The central experiment of the 3rd-5th grade show is understanding the observable effects of the motion of objects in the solar system. The show starts watching the day/night cycle from San Francisco during the different seasons of the year. We also take some time to watch the motion of the moon and see which constellations appear in the sky. We then leave for space, scaling the Earth and adding reference coordinates, to let us see what’s happening with the position of the Earth, Moon and Sun that creates the sky we observe. We then treat the Moon and a selection of other planets as experiment: what is a day like on the Moon, where one side always faces the Earth? What about on Venus, rotating backwards? How do you measure a month on Mars or Jupiter? What about Pluto? At each stop, students get to see the planet, get reference information, get to make predictions and see the experiment carried out on the planet. We then visit the more complex examples of circumbinary planets to hint at the variety of exoplanets.
The Earth peeled down to its lithosphere and sliced open to look at its interior, which will be compared to other planets.
Our 6th-8th grade shows experiments are centered on the “spheres” that make up planets--atmosphere, lithosphere, biosphere, hydrosphere, etc. We start the show by introducing these on the Earth and then peeling them away to see how the Earth changes as each is removed. From there we journey the solar system to see how different combinations of these shape the other planets, including the global cyrosphere/hydrospheres of many of the ice moons, or the methanosphere of Titan, replacing many of the cycles of Earth. To introduce an engineering thread into the show, we visit each destination through the eyes of a current spacecraft being used to explore that world, giving the students a taste of the recency of the science they are learning. The show concludes with an exoplanet trip, opening students’ eyes to the vast variety of our universe. Usually audiences travel to exoplanet 55 Cancri e, where we present visualizations from Spitzer of their observations in combination with Hubble that present it as a planet where enormous temperatures make the lithosphere dominant, where magma seas flow on the surface and vaporized rock fills the atmosphere.

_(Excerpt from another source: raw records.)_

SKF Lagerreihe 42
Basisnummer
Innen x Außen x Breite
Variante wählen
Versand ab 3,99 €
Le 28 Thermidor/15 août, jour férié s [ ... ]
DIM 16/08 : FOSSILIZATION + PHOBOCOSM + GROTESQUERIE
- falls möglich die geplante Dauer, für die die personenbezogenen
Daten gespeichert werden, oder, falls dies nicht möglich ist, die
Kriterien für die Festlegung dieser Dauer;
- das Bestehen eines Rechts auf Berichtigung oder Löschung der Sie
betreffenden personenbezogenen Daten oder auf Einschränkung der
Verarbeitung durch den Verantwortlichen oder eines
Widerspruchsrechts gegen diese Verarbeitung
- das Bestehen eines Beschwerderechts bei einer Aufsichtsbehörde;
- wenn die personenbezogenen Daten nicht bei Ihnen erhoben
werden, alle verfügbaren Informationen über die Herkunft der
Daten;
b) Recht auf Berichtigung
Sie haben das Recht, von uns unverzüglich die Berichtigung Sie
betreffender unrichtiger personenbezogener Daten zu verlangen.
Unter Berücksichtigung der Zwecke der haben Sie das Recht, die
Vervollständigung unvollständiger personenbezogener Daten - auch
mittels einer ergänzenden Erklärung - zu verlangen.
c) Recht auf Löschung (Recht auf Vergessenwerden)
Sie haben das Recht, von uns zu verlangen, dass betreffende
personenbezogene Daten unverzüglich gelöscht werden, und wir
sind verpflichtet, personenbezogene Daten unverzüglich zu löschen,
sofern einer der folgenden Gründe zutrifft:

The visit to 55 Cancri e, which concludes many 6th-8th grade shows.
Although my tenure in the industry isn’t as long as many, having given thousands of school shows I left that first showing of our new programs in awe. I hadn’t ever seen a show quite like it, with an elementary audience respond quite like that.
Exploring the planets through the eyes of robotic visitors.

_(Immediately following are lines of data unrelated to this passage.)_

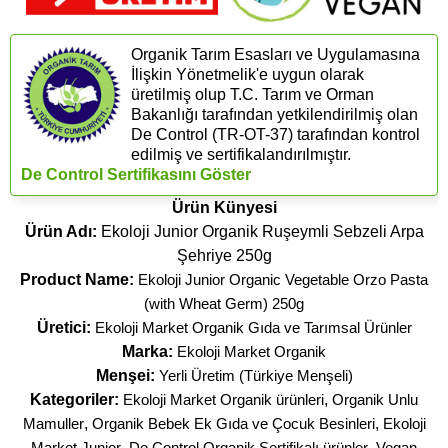
Organik Tarım Esasları ve Uygulamasına
İlişkin Yönetmelik'e uygun olarak
üretilmiş olup T.C. Tarım ve Orman
Bakanlığı tarafından yetkilendirilmiş olan
De Control (​TR-OT-37) tarafından kontrol
edilmiş ve sertifikalandırılmıştır.
De Control Sertifikasını Göster
Ürün Künyesi
Ürün Adı:
Ekoloji Junior Organik Ruşeymli Sebzeli Arpa
Şehriye 250g
Product Name:
Ekoloji Junior Organic Vegetable Orzo Pasta
(with Wheat Germ) 250g
Üretici:
Ekoloji Market Organik Gıda ve Tarımsal Ürünler
Marka:
Ekoloji Market Organik
Menşei:
Yerli Üretim (Türkiye Menşeli)
Kategoriler:
Ekoloji Market Organik ürünleri
,
Organik Unlu
Mamuller
,
Organik Bebek Ek Gıda ve Çocuk Besinleri
,
Ekoloji
Market Junior
,
De Control Organik Sertifikalı ürünler
,
Vegan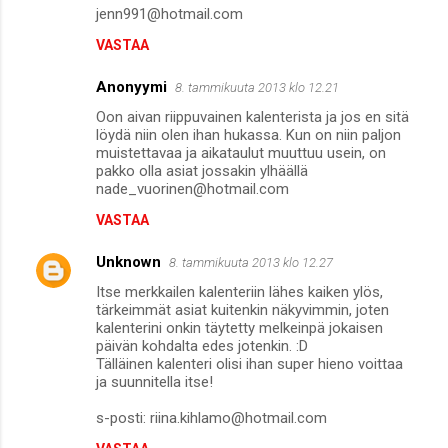
jenn991@hotmail.com
VASTAA
Anonyymi
8. tammikuuta 2013 klo 12.21
Oon aivan riippuvainen kalenterista ja jos en sitä
löydä niin olen ihan hukassa. Kun on niin paljon
muistettavaa ja aikataulut muuttuu usein, on
pakko olla asiat jossakin ylhäällä
nade_vuorinen@hotmail.com
VASTAA
Unknown
8. tammikuuta 2013 klo 12.27
Itse merkkailen kalenteriin lähes kaiken ylös,
tärkeimmät asiat kuitenkin näkyvimmin, joten
kalenterini onkin täytetty melkeinpä jokaisen
päivän kohdalta edes jotenkin. :D
Tälläinen kalenteri olisi ihan super hieno voittaa
ja suunnitella itse!
s-posti: riina.kihlamo@hotmail.com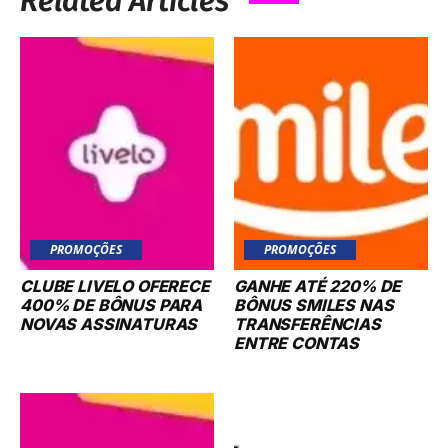
Related Articles
PROMOÇÕES
PROMOÇÕES
CLUBE LIVELO OFERECE
GANHE ATÉ 220% DE
400% DE BÔNUS PARA
BÔNUS SMILES NAS
NOVAS ASSINATURAS
TRANSFERÊNCIAS
ENTRE CONTAS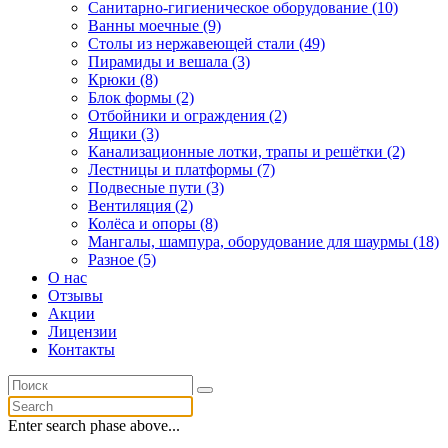
Санитарно-гигиеническое оборудование (10)
Ванны моечные (9)
Столы из нержавеющей стали (49)
Пирамиды и вешала (3)
Крюки (8)
Блок формы (2)
Отбойники и ограждения (2)
Ящики (3)
Канализационные лотки, трапы и решётки (2)
Лестницы и платформы (7)
Подвесные пути (3)
Вентиляция (2)
Колёса и опоры (8)
Мангалы, шампура, оборудование для шаурмы (18)
Разное (5)
О нас
Отзывы
Акции
Лицензии
Контакты
Enter search phase above...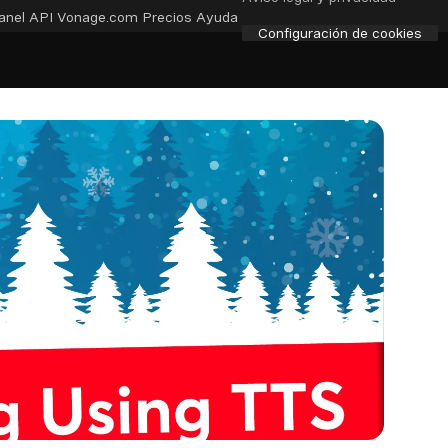
anel API
Vonage.com
Precios
Ayuda
Configuración de cookies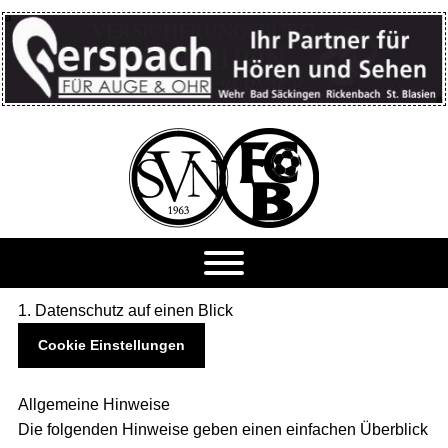
Zum
Inhalt
springen
1. Datenschutz auf einen Blick
Cookie Einstellungen
Allgemeine Hinweise
Die folgenden Hinweise geben einen einfachen Überblick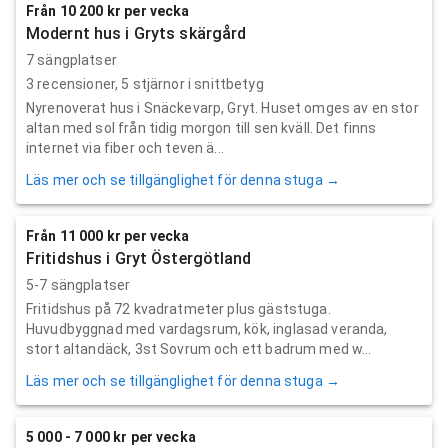
Från 10 200 kr per vecka
Modernt hus i Gryts skärgård
7 sängplatser
3
recensioner,
5
stjärnor i snittbetyg
Nyrenoverat hus i Snäckevarp, Gryt. Huset omges av en stor
altan med sol från tidig morgon till sen kväll. Det finns
internet via fiber och teven ä...
Läs mer och se tillgänglighet för denna stuga →
Från 11 000 kr per vecka
Fritidshus i Gryt Östergötland
5-7 sängplatser
Fritidshus på 72 kvadratmeter plus gäststuga.
Huvudbyggnad med vardagsrum, kök, inglasad veranda,
stort altandäck, 3st Sovrum och ett badrum med w...
Läs mer och se tillgänglighet för denna stuga →
5 000 - 7 000 kr per vecka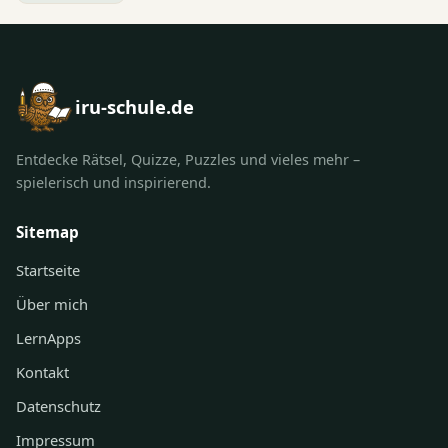
iru-schule.de
Entdecke Rätsel, Quizze, Puzzles und vieles mehr –
spielerisch und inspirierend.
Sitemap
Startseite
Über mich
LernApps
Kontakt
Datenschutz
Impressum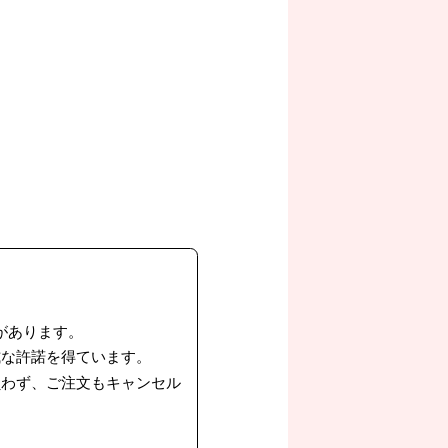
。
があります。
式な許諾を得ています。
負わず、ご注文もキャンセル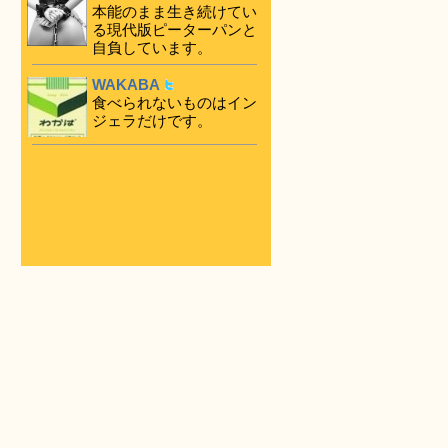
本能のまま生き続けてい
る現代版ピーターパンと
自負しています。
WAKABA
食べられないものはイン
ジェラだけです。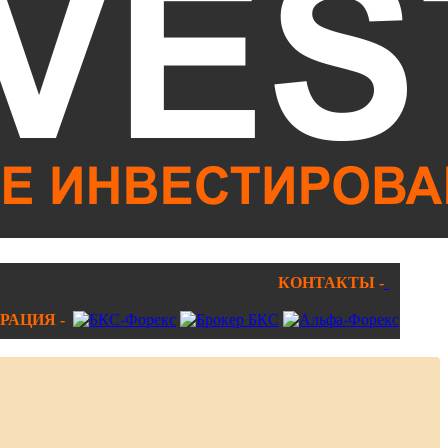
КОНТАКТЫ -
РАЦИЯ -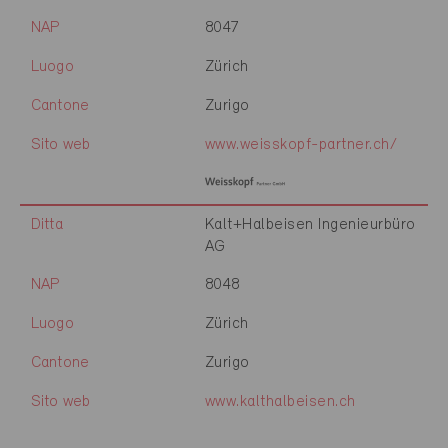
NAP
8047
Luogo
Zürich
Cantone
Zurigo
Sito web
www.weisskopf-partner.ch/
Ditta
Kalt+Halbeisen Ingenieurbüro
AG
NAP
8048
Luogo
Zürich
Cantone
Zurigo
Sito web
www.kalthalbeisen.ch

The all live nature of these shows has another benefit: multilingual presentations. Responding to the needs of the diverse communities of San Francisco has also allowed us to translate our scripts into Spanish or Mandarin and have a translator present the programs, further extending our reach and the accessibility of the content.
Pluto is used as an extreme combination of experiments in axial tilt and rotation as students watch its orbit around a common barycenter with Charon.
Has it been effective? The Academy rigorously evaluates its programs, and the response on evaluations for our 3rd-5th grade show have been overwhelmingly positive that the show is an improvement in quality, clarity and engagement for students. We’re looking forward to evaluating our 6th-8th grade show this year.
This change to the content of our show illustrates what I think has always been the central to the revolution in digital planetariums: we should be freeing ourselves to seamlessly explore the universe. We’re not constrained by the planets where they are and how they are now, but we can manipulate everything in time, space, and substance to understand the many factors that contribute to the uniqueness of each world. Hopefully exposing students to real data and giving them a chance to be part of an experiment using one of the coolest visualization environments that exist will be just as inspirational experience as many of us had on our early planetarium visits, inspiring them to be part of the next generation of science and technology.
Kepler 16b, orbit around its parent stars.